SUMMARY OF THE ARGUMENT

I.  When representing an employee in responding to a proposed removal, an
exclusive representative has the right to request information pursuant to
section 7114(b)(4)(B).  The Agency mistakenly asserts that an exclusive
representative does not have the right to request information in such
circumstances because precedent has established that the union is not obliged,
as an aspect of its duty of fair representation, to represent employees in
connection with appeals to the Merit Systems Protection Board and because the
union is not entitled, if not representing the employee, to attend the meeting
wherein an employee responds to a proposed removal.

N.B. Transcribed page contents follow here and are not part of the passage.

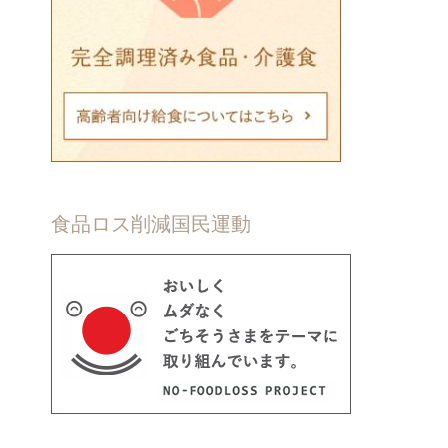
食品ロス削減国民運動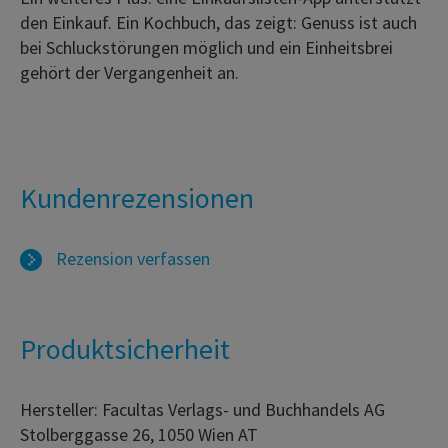
den Einkauf. Ein Kochbuch, das zeigt: Genuss ist auch
bei Schluckstörungen möglich und ein Einheitsbrei
gehört der Vergangenheit an.
Kundenrezensionen
Rezension verfassen
Produktsicherheit
Hersteller: Facultas Verlags- und Buchhandels AG
Stolberggasse 26, 1050 Wien AT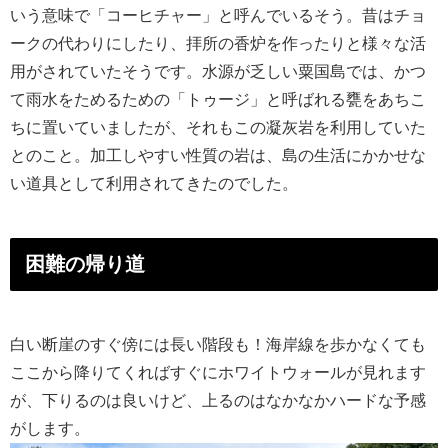
いう意味で「コーヒチャー」と呼んでいるそう。昔はチョ
ークの代わりにしたり、拝所の香炉を作ったりと様々な活
用がされていたそうです。水源が乏しい粟国島では、かつ
て雨水をためるための「トゥージ」と呼ばれる甕をあちこ
ちに置いていましたが、それもこの凝灰岩を利用していた
とのこと。加工しやすい性質の岩は、島の生活にかかせな
い道具として利用されてきたのでした。
困難の帰り道
白い断崖のすぐ傍には長い階段も！海岸線を歩かなくても
ここから降りてくればすぐにホワイトウォールが見れます
が、下りるのは良いけど、上るのはなかなかハードな予感
がします。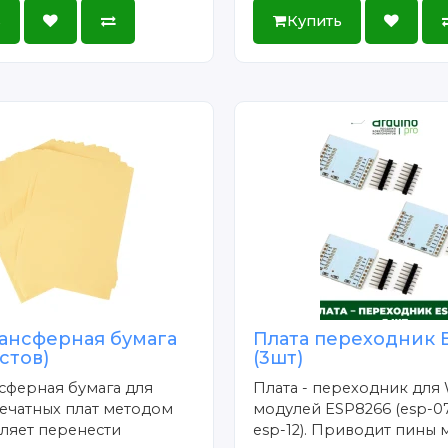
ь
Купить
ансферная бумага
Плата переходник 
истов)
(3шт)
сферная бумага для
Плата - переходник для 
ечатных плат методом
модулей ESP8266 (esp-07
ляет перенести
esp-12). Приводит пины 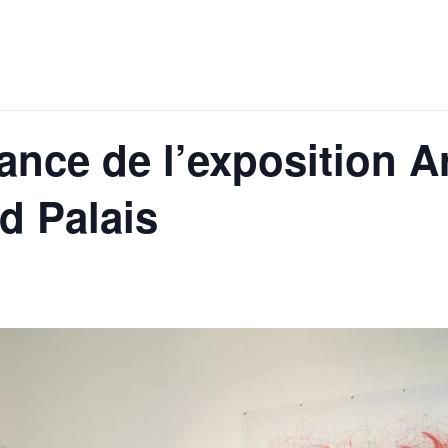
ance de l’exposition A
d Palais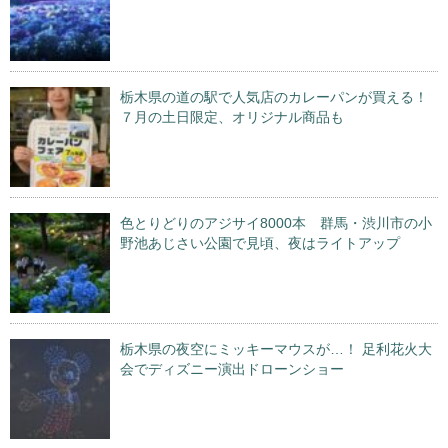
栃木県の道の駅で人気店のカレーパンが買える！
７月の土日限定、オリジナル商品も
色とりどりのアジサイ8000本 群馬・渋川市の小
野池あじさい公園で見頃、夜はライトアップ
栃木県の夜空にミッキーマウスが…！ 足利花火大
会でディズニー演出ドローンショー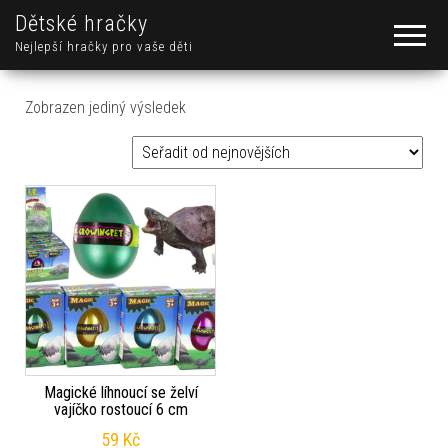
Dětské hračky
Nejlepší hračky pro vaše děti
Zobrazen jediný výsledek
Magické líhnoucí se želví
vajíčko rostoucí 6 cm
59
Kč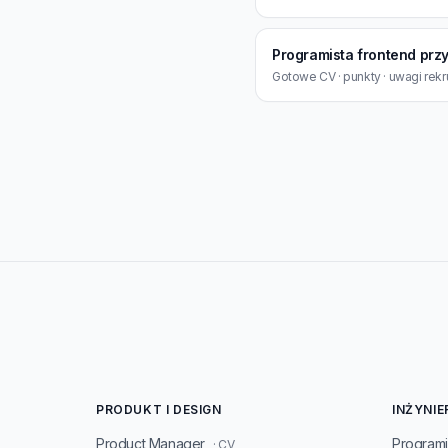
Programista frontend prz
Gotowe CV · punkty · uwagi rekr
PRODUKT I DESIGN
INŻYNIE
Product Manager
Programi
· CV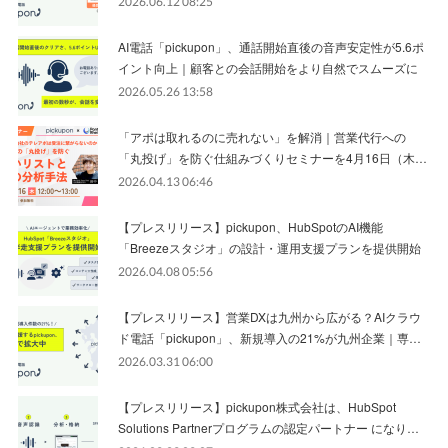
2026.06.12 08:25
AI電話「pickupon」、通話開始直後の音声安定性が5.6ポ
イント向上｜顧客との会話開始をより自然でスムーズに
2026.05.26 13:58
「アポは取れるのに売れない」を解消｜営業代行への
「丸投げ」を防ぐ仕組みづくりセミナーを4月16日（木…
2026.04.13 06:46
【プレスリリース】pickupon、HubSpotのAI機能
「Breezeスタジオ」の設計・運用支援プランを提供開始
2026.04.08 05:56
【プレスリリース】営業DXは九州から広がる？AIクラウ
ド電話「pickupon」、新規導入の21%が九州企業｜専…
2026.03.31 06:00
【プレスリリース】pickupon株式会社は、HubSpot
Solutions Partnerプログラムの認定パートナー になり…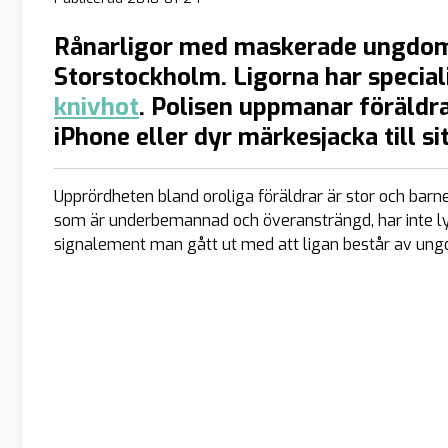
Rånarligor med maskerade ungdomar
Storstockholm. Ligorna har speciali
knivhot
. Polisen uppmanar föräldra
iPhone eller dyr märkesjacka till si
Upprördheten bland oroliga föräldrar är stor och barne
som är underbemannad och överansträngd, har inte ly
signalement man gått ut med att ligan består av ungd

  The precedent upon which the Agency relies is  distinguishable and does not,
  in any event, define or delimit an exclusive representative's right to
  request information.  Specifically, in the cases cited by the Agency, the
  union had either declined or not been asked to represent, whereas here the
  employee had requested and the union had undertaken representation.  Also,
  neither the Authority nor any court has suggested that when representing in
  connection with an oral reply to a proposed removal, an exclusive
  representative surrenders its statutory right to request information.
  It would be both incorrect and illogical to deny an exclusive representative
  the right to request information when representing an employee in orally
  responding to a proposed removal -- especially at this stage of the
  proceedings.  It would be incorrect because the employee has not yet been
  subjected to any action appealable to the Merit Systems Protection Board.

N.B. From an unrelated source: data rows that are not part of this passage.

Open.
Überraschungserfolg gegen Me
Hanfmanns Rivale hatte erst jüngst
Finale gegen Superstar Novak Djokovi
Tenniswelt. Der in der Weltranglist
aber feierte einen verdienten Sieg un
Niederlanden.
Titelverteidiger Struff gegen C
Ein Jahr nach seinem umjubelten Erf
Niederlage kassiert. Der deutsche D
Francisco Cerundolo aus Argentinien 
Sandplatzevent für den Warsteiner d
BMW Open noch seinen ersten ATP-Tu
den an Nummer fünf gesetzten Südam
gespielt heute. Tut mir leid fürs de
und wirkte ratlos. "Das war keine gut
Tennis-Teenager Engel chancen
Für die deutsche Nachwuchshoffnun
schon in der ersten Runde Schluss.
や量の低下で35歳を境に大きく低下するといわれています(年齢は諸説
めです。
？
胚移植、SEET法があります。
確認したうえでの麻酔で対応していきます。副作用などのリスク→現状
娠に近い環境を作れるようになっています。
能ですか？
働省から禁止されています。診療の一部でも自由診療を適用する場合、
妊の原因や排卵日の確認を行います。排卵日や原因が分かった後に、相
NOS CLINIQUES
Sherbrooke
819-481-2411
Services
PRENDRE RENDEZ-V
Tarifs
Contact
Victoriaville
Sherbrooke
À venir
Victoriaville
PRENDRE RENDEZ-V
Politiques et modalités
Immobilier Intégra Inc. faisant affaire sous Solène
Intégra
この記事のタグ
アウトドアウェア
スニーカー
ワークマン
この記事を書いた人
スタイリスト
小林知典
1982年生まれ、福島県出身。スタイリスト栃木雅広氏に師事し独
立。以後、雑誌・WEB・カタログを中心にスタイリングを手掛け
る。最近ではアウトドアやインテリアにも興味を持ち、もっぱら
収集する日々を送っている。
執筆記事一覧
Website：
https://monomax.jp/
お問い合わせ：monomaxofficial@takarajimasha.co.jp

  Even if an agency does impose removal as a punishment, an employee typically
  has an option to challenge his separation via a statutory appeal or through
  the negotiated grievance procedure.  On the other hand, if the agency
  imposes punishment that is not otherwise appealable to the Merit Systems
  Protection Board, as the Agency did here, then the employee's only method of
  challenging the punishment is to pursue a grievance through the negotiated
  grievance procedure, which the employee did here.  Further, it would be
  illogical to deny the Union information when it is representing an employee
  against whom removal has been proposed, because this Court has already
  determined that a union is entitled information of this type when it is not
  representing an employee.
II.  When representing an employee in responding to a proposed removal, an
exclusive representative is entitled to sanitized copies of previous
disciplinary action proposed and taken against employees for similar offenses.

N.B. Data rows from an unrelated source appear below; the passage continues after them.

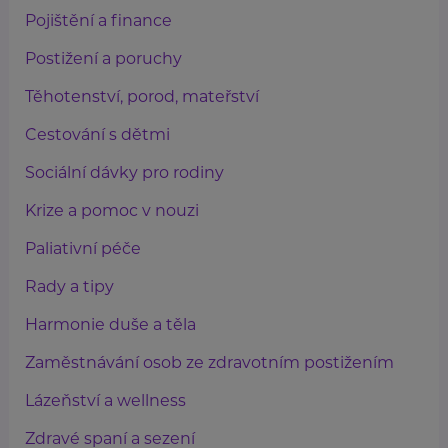
Pojištění a finance
Postižení a poruchy
Těhotenství, porod, mateřství
Cestování s dětmi
Sociální dávky pro rodiny
Krize a pomoc v nouzi
Paliativní péče
Rady a tipy
Harmonie duše a těla
Zaměstnávání osob ze zdravotním postižením
Lázeňství a wellness
Zdravé spaní a sezení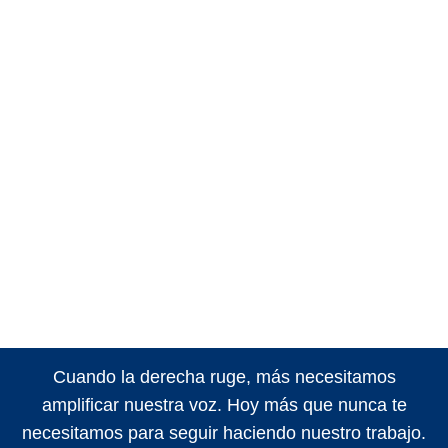
Cuando la derecha ruge, más necesitamos
amplificar nuestra voz. Hoy más que nunca te
necesitamos para seguir haciendo nuestro trabajo.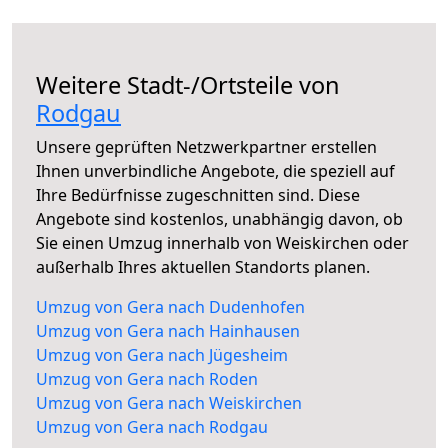
Weitere Stadt-/Ortsteile von
Rodgau
Unsere geprüften Netzwerkpartner erstellen
Ihnen unverbindliche Angebote, die speziell auf
Ihre Bedürfnisse zugeschnitten sind. Diese
Angebote sind kostenlos, unabhängig davon, ob
Sie einen Umzug innerhalb von Weiskirchen oder
außerhalb Ihres aktuellen Standorts planen.
Umzug von Gera nach Dudenhofen
Umzug von Gera nach Hainhausen
Umzug von Gera nach Jügesheim
Umzug von Gera nach Roden
Umzug von Gera nach Weiskirchen
Umzug von Gera nach Rodgau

On remand with directions to analyze the Union's information request in light of
this Court's NLRB v. FLRA decision, the Authority properly applied precedent  in
concluding that the Union had established a particularized  need for the
information.  In reaching this conclusion, the Authority found that the Union
had explicitly connected its request for the information with the action
contemplated by the Agency; that the Union had agreed to take the information in
sanitized form; that the information directly related to the employee's
conditions of employment; and, that there was a sufficient connection between
the uses to which the information might be put and the Union's representational
responsibilities.  The Authority also considered the fact that the Agency had
not offered any countervailing anti-disclosure reasons for not providing the
information to the Union.
  The Agency erroneously contends that the Authority applied a "relevance"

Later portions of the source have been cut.